What the exercise asks: Look for the line with "Il brand Ariston" in the entries below, then extract that line and all lines after it exactly, with pictures left out.
BEGIN Record set
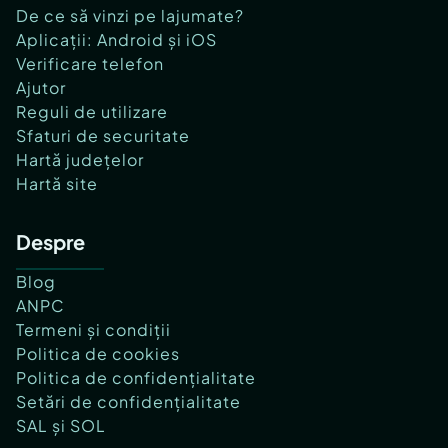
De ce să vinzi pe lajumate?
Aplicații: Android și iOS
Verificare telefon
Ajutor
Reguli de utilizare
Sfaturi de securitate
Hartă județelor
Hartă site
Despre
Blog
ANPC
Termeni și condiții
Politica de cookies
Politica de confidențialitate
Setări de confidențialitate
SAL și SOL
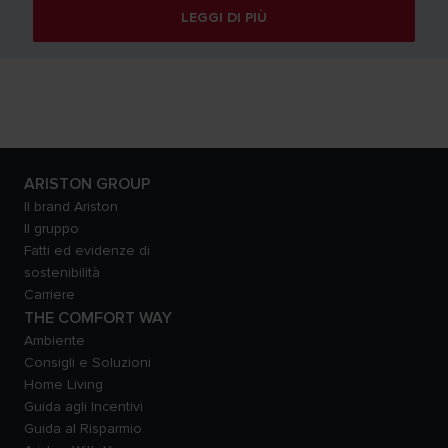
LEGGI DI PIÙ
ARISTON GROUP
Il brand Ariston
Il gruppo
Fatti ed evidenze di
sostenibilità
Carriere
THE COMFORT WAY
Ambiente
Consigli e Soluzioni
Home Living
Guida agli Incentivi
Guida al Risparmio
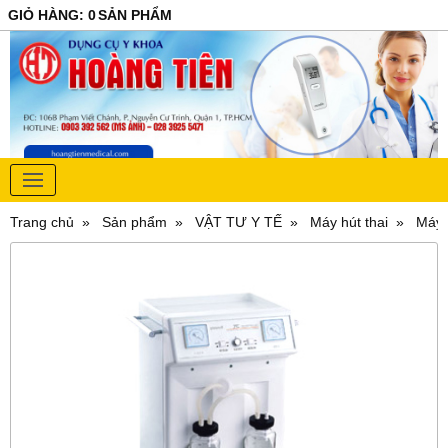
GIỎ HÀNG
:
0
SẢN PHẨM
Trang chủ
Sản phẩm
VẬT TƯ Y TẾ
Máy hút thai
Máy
END Record set
Response:
Il brand Ariston
Il gruppo
Fatti ed evidenze di
sostenibilità
Carriere
THE COMFORT WAY
Ambiente
Consigli e Soluzioni
Home Living
Guida agli Incentivi
Guida al Risparmio
GIỎ HÀNG
:
0
SẢN PHẨM
Trang chủ
Sản phẩm
VẬT TƯ Y TẾ
Máy hút thai
Máy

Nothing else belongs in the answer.